Falta de mão de obra qualificada amplia disputa por profissionais e leva empresas a investir em capacitação, formação de jovens e desenvolvimento interno de talentos
A dificuldade para encontrar profissionais qualificados continua sendo um dos principais desafios do setor de tecnologia no Brasil. Em Santa Catarina, dados divulgados nesta quinta-feira, 20 de agosto de 2026, apontam que a escassez de mão de obra chega a 84% na área de tecnologia, cenário que vem pressionando empresas a buscar alternativas para preencher vagas e manter seus planos de crescimento. A situação evidencia uma diferença importante entre a velocidade de expansão das atividades digitais e a disponibilidade de trabalhadores preparados para assumir funções cada vez mais especializadas.
Com a transformação digital avançando em diferentes setores da economia, a procura não está restrita às empresas tradicionalmente ligadas à tecnologia. Indústrias, bancos, varejistas, prestadores de serviços e organizações públicas também passaram a disputar profissionais capazes de trabalhar com desenvolvimento de software, dados, inteligência artificial, computação em nuvem, infraestrutura e segurança cibernética. Essa ampliação da demanda torna a contratação mais competitiva e aumenta a importância de estratégias de formação e retenção.
Empresas investem na formação de novos profissionais
Diante da dificuldade de encontrar candidatos prontos no mercado, empresas catarinenses estão ampliando iniciativas de capacitação e formação de talentos. A estratégia inclui programas direcionados principalmente a jovens e profissionais em início de carreira, criando caminhos para que eles adquiram conhecimentos técnicos e experiência prática antes de assumir posições mais especializadas.
Esse movimento representa uma mudança na forma de contratação. Em vez de depender exclusivamente de profissionais que já possuem todos os requisitos técnicos exigidos para determinada vaga, algumas organizações passaram a participar diretamente da formação da mão de obra. Programas internos, parcerias educacionais, treinamentos e oportunidades de entrada podem ajudar a diminuir a distância entre aquilo que é ensinado e as competências efetivamente demandadas pelas empresas.
Por que faltam profissionais de tecnologia?
A velocidade das mudanças tecnológicas é uma das razões que ajudam a explicar o problema. Novas ferramentas e aplicações surgem rapidamente, enquanto a formação de um profissional especializado exige tempo. A expansão da inteligência artificial generativa, por exemplo, acrescentou novas competências às já tradicionais demandas relacionadas a programação, infraestrutura, análise de dados e segurança digital.

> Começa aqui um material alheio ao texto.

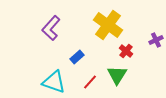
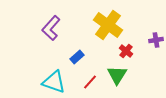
purple cross: rotated 16 degrees clockwise
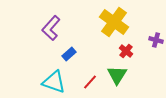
yellow cross: moved 6 px right, 3 px up
purple cross: rotated 24 degrees clockwise
blue rectangle: moved 8 px left, 3 px up
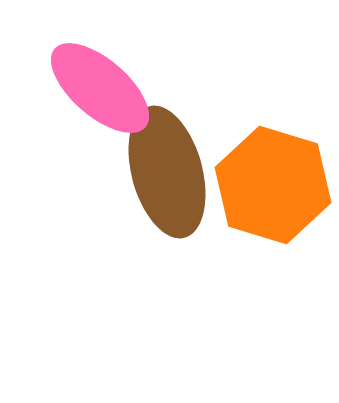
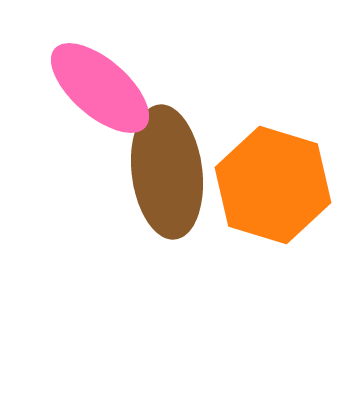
brown ellipse: rotated 8 degrees clockwise
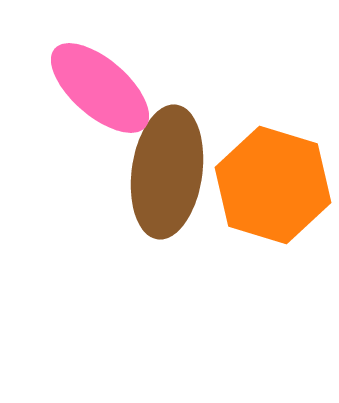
brown ellipse: rotated 15 degrees clockwise
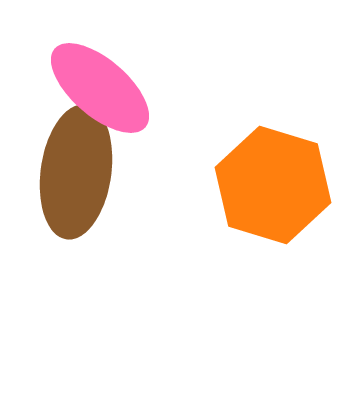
brown ellipse: moved 91 px left
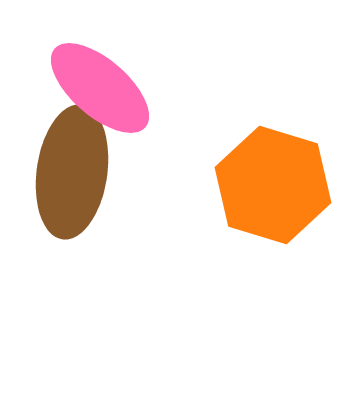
brown ellipse: moved 4 px left
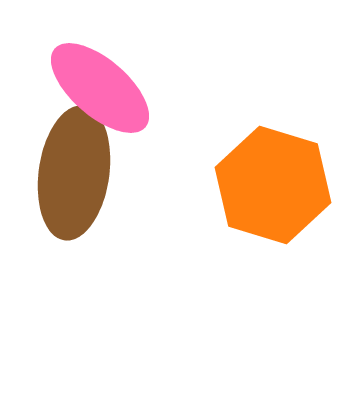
brown ellipse: moved 2 px right, 1 px down
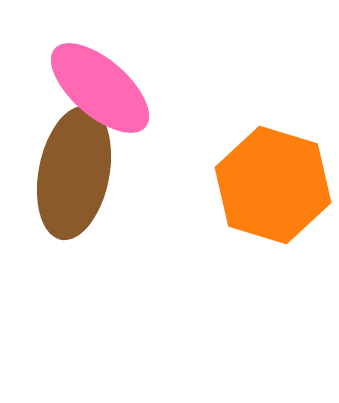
brown ellipse: rotated 3 degrees clockwise
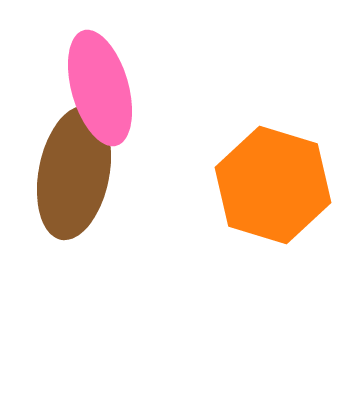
pink ellipse: rotated 33 degrees clockwise
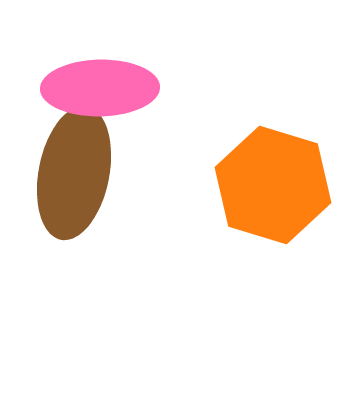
pink ellipse: rotated 75 degrees counterclockwise
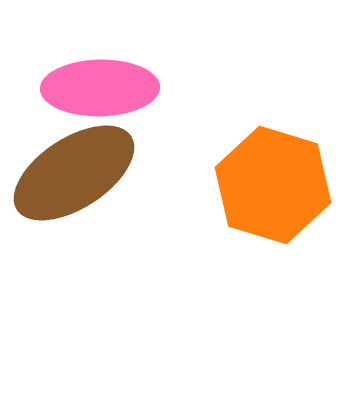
brown ellipse: rotated 46 degrees clockwise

Outro fator é a disseminação da tecnologia por praticamente toda a economia. Atualmente, uma empresa não precisa desenvolver software como atividade principal para precisar de especialistas digitais. Automação industrial, comércio eletrônico, sistemas financeiros, proteção de dados, análise de informações e serviços digitais aumentaram a necessidade de equipes especializadas em organizações de diferentes portes e segmentos.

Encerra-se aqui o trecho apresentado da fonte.